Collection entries
-- -- --
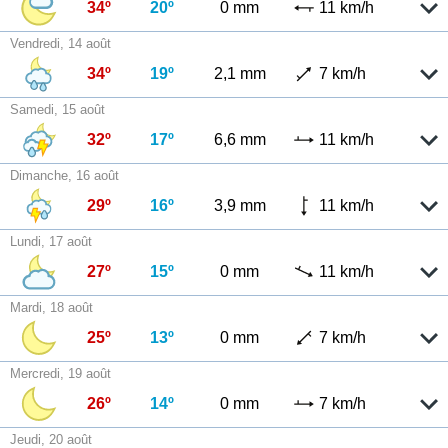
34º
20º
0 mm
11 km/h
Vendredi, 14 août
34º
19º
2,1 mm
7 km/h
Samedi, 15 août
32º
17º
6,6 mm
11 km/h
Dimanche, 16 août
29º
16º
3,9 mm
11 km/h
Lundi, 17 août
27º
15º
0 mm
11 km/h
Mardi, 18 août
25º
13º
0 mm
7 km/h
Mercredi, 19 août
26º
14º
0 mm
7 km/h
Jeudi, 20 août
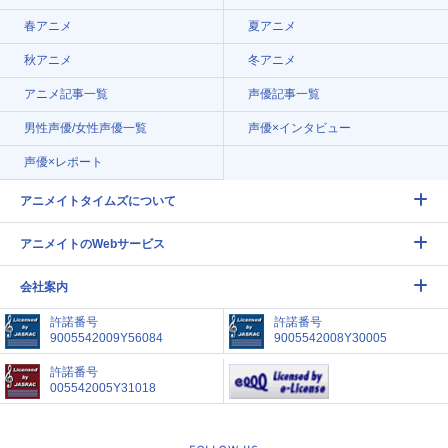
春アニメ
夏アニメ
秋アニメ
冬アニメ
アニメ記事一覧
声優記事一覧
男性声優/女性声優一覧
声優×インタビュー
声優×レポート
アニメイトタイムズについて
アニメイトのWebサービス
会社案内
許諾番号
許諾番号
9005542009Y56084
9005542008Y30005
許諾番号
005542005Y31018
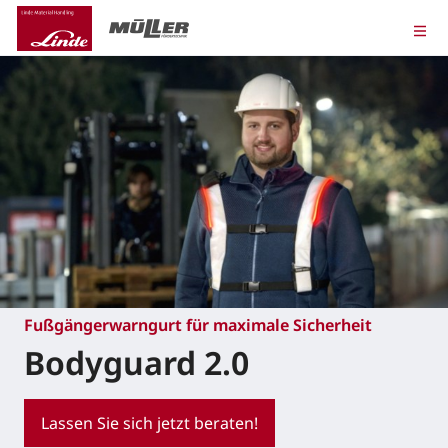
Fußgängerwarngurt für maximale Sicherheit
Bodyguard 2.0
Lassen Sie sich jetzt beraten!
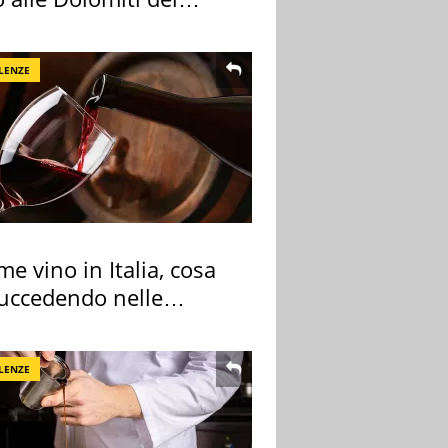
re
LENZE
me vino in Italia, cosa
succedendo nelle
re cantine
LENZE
-- -- --
→ **Task instructions**
Every line above that holds "août" should be copied out.

→ **Result below**
Vendredi, 14 août
Samedi, 15 août
Dimanche, 16 août
Lundi, 17 août
Mardi, 18 août
Mercredi, 19 août
Jeudi, 20 août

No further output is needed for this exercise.